CHRISTOPHER LANNES. L’Histoire nous le montre ! La Gaule s’est romanisée rapidement, et il n’a jamais fait si bon vivre en Gaule que lorsque celle-ci fut romaine. Cet équilibre parfait entre identité locale et civilisation, le voilà notre socle ! Puis, Clovis a été l’exemple parfait du barbare (certes déjà romanisé) qui fait le choix d’abandonner la tradition des rois incultes et brutaux pour inscrire son peuple dans la civilisation. En se faisant baptiser et en recevant le titre de « patrice des romains », il ne fait pas autre chose que de reprendre la couronne de l’Empire romain d’Occident déchu. Clovis et ses successeurs se voient comme les héritiers de Rome, et c’est pour cela qu’ils ne remettent pas en cause la légitimité de l’empereur – à l’époque Anastase – qui règne en Orient, à Constantinople. De même pour Charlemagne, puis bien plus tard Napoléon, avec le titre impérial. Charlemagne a d’autant plus affirmé ce clivage avec sa (terrible) répression face aux Saxons, païens et barbares, pour mettre fin à leurs raids et pillages incessants. Viendront ensuite les raids vikings qui opposeront, une fois de plus, le monde barbare à celui des bâtisseurs. Nous sommes les héritiers de Rome. Nous l’avons toujours été et nous devons assumer cette identité, la consolider et la défendre.

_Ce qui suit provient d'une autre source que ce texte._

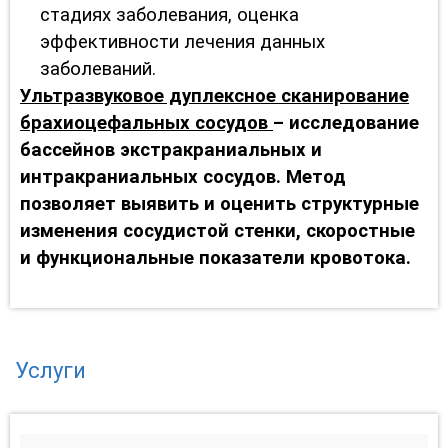
стадиях заболевания, оценка
эффективности лечения данных
заболеваний.
Ультразвуковое дуплексное сканирование
брахиоцефальных сосудов
– исследование
бассейнов экстракраниальных и
интракраниальных сосудов. Метод
позволяет выявить и оценить структурные
изменения сосудистой стенки, скоростные
и функциональные показатели кровотока.
Услуги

ÉLÉMENTS : Dans cette vidéo, vous vous faites un ardent défenseur de la civilisation romaine, du « monde des bâtisseurs » comme vous dites. Or, d’autres youtubeurs – comme Baptiste Marchais dans son dernier livre (Instinct primaire, Éditions Hétairie, 2022) – n’hésitent pas à prôner le retour à la loi de la nature (violence, absence d’État) et à un mode de vie présumé être plus proche de celui de nos ancêtres. Y a-t-il, selon vous, un clivage naissant sur ces questions ?

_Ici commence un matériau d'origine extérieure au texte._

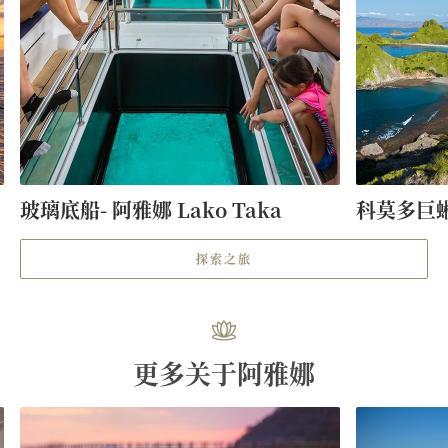
玻璃底船- 阿雅娜 Lako Taka
科莫多巨
探索之旅
更多关于阿雅娜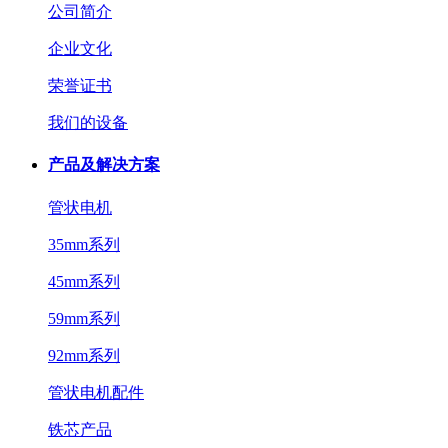
公司简介
企业文化
荣誉证书
我们的设备
产品及解决方案
管状电机
35mm系列
45mm系列
59mm系列
92mm系列
管状电机配件
铁芯产品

CHRISTOPHER LANNES. Dans ma vidéo, j’explique qu’il ne faut pas totalement renier ce barbare qui sommeille en nous. Il est là, justement, pour nous éviter ce qui est arrivé à l’Empire romain d’Occident, à savoir le confort, la décadence ainsi que sa propre barbarisation progressive. Nous pouvons aujourd’hui constater des symptômes similaires, et les nouveaux barbares qui nous menacent n’ont jamais autant imprégné jusqu’au cœur de nos sociétés. Ils ne sont même plus au limes, ils sont déjà en nos murs ! Face à cela, il ne faut pas nous laisser barbariser, mais au contraire faire le choix de la civilisation, et d’un retour à son essence, afin de ne pas vivre notre propre 476. Nous avons d’ores et déjà un héritage solide et glorieux, guerrier et conquérant. Il est inutile d’aller le chercher chez le barbare, c’est-à-dire par définition : « celui qui n’est pas nous ».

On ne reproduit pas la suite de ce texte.